• _EXERCISE_:
Copy all lines below containing "augustus".

BEGIN

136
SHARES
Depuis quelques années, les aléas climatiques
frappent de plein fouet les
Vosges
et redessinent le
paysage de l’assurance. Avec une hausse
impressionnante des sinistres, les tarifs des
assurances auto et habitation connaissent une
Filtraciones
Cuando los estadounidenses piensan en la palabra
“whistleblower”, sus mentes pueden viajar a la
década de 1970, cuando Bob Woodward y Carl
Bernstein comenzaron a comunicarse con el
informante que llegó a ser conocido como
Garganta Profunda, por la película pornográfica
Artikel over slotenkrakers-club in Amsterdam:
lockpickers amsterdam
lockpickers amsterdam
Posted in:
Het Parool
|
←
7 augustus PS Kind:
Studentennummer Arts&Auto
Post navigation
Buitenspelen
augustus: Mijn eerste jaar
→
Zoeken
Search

END
BEGIN

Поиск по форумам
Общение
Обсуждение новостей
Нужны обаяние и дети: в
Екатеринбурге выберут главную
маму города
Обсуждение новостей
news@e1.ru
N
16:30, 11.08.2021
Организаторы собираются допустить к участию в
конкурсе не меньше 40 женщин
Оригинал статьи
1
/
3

END
BEGIN

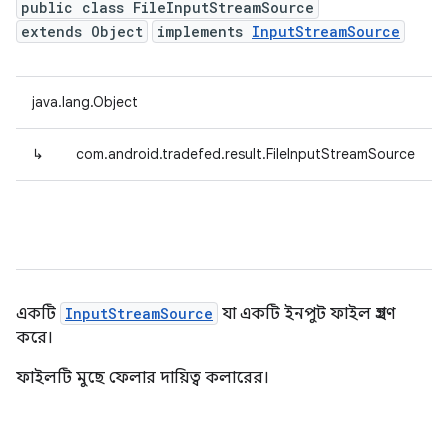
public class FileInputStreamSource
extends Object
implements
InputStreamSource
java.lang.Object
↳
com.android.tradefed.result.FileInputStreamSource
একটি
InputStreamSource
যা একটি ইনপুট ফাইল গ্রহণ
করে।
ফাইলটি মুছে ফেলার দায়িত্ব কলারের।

END

• _REPLY_:
7 augustus PS Kind:
augustus: Mijn eerste jaar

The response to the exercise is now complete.